-- DESCRIPTION OF THE TASK --
All records, minus the pictures: write them out exactly.

Records from a data collection
•••

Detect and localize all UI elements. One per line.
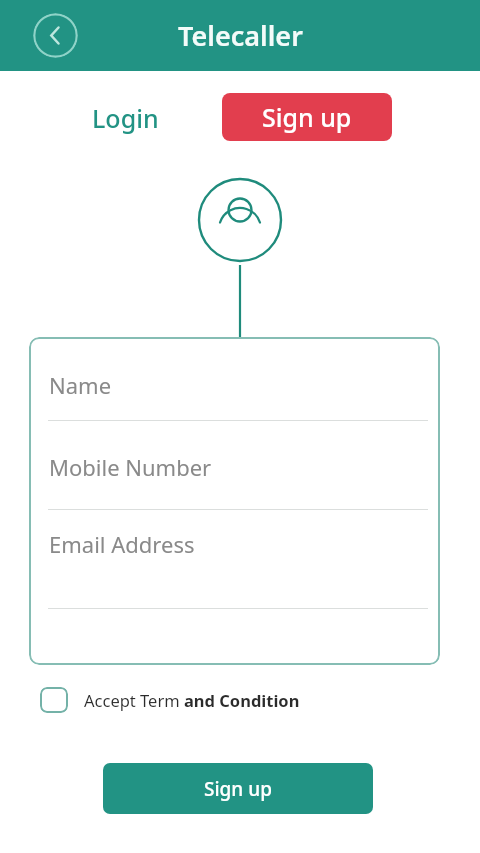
staticText: Accept Term and Condition bbox=[84, 689, 300, 711]
button[interactable]: Back bbox=[33, 13, 78, 58]
staticText: Login bbox=[92, 101, 159, 135]
button[interactable]: Sign up bbox=[222, 93, 392, 141]
staticText: Mobile Number bbox=[49, 452, 212, 482]
button[interactable]: Mobile Number bbox=[49, 425, 420, 509]
button[interactable]: Name bbox=[49, 349, 420, 421]
button[interactable]: Login bbox=[84, 95, 167, 141]
staticText: Telecaller bbox=[178, 17, 303, 54]
staticText: Sign up bbox=[262, 100, 352, 134]
staticText: Name bbox=[49, 370, 112, 400]
staticText: Email Address bbox=[49, 529, 195, 559]
button[interactable]: Sign up bbox=[103, 763, 373, 814]
button[interactable]: Email Address bbox=[49, 513, 420, 608]
staticText: Sign up bbox=[204, 776, 272, 802]
button[interactable]: Accept Term and Condition bbox=[34, 681, 306, 719]
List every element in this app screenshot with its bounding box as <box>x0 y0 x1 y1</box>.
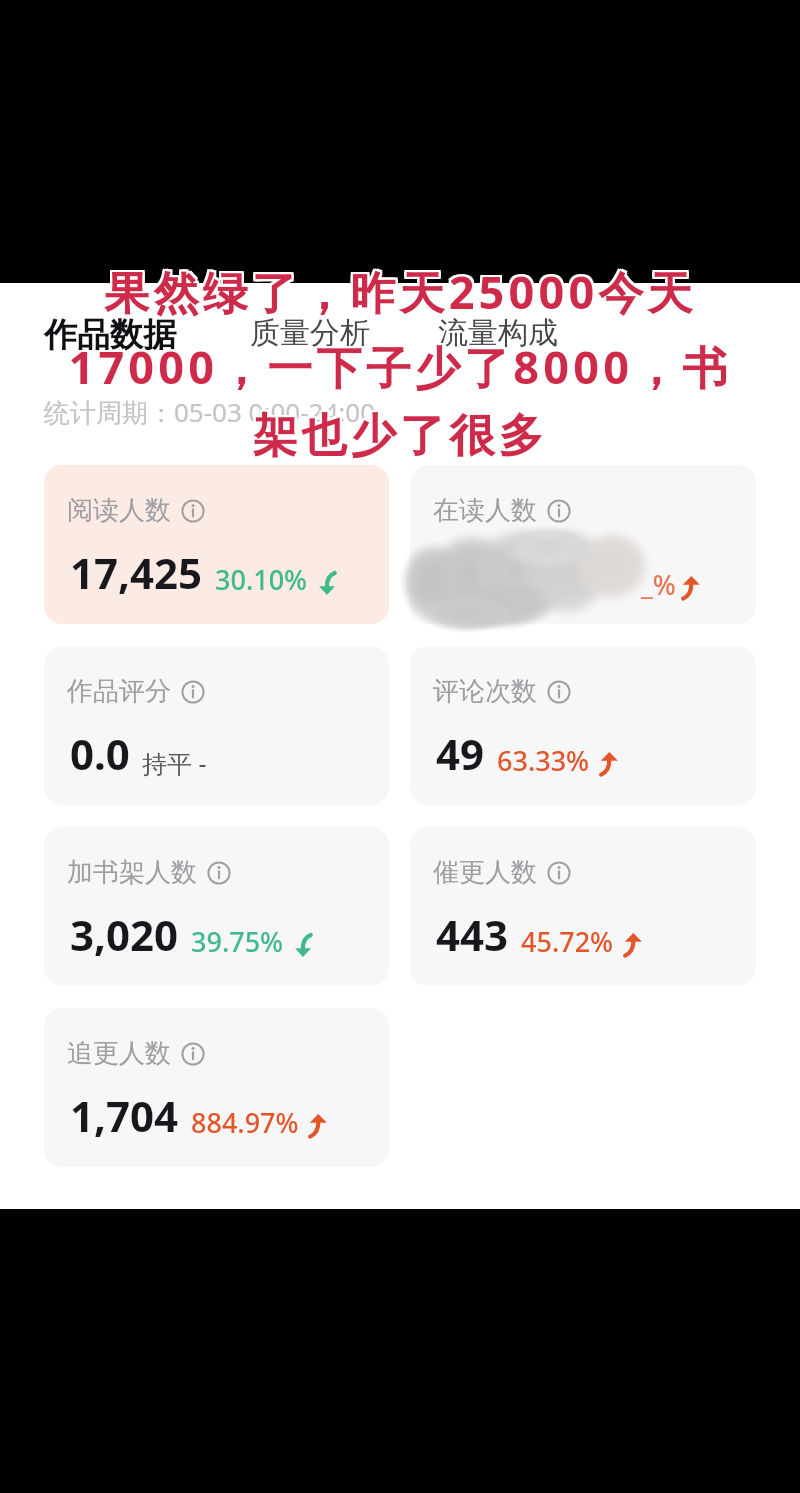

•••

-- SOLUTION --
Detect and localize all UI elements. One per line.
staticText: Accept Term and Condition bbox=[84, 689, 300, 711]
button[interactable]: Back bbox=[33, 13, 78, 58]
staticText: Login bbox=[92, 101, 159, 135]
button[interactable]: Sign up bbox=[222, 93, 392, 141]
staticText: Mobile Number bbox=[49, 452, 212, 482]
button[interactable]: Mobile Number bbox=[49, 425, 420, 509]
button[interactable]: Name bbox=[49, 349, 420, 421]
button[interactable]: Login bbox=[84, 95, 167, 141]
staticText: Telecaller bbox=[178, 17, 303, 54]
staticText: Sign up bbox=[262, 100, 352, 134]
staticText: Name bbox=[49, 370, 112, 400]
staticText: Email Address bbox=[49, 529, 195, 559]
button[interactable]: Sign up bbox=[103, 763, 373, 814]
button[interactable]: Email Address bbox=[49, 513, 420, 608]
staticText: Sign up bbox=[204, 776, 272, 802]
button[interactable]: Accept Term and Condition bbox=[34, 681, 306, 719]
List every element in this app screenshot with its bounding box as <box>x0 y0 x1 y1</box>.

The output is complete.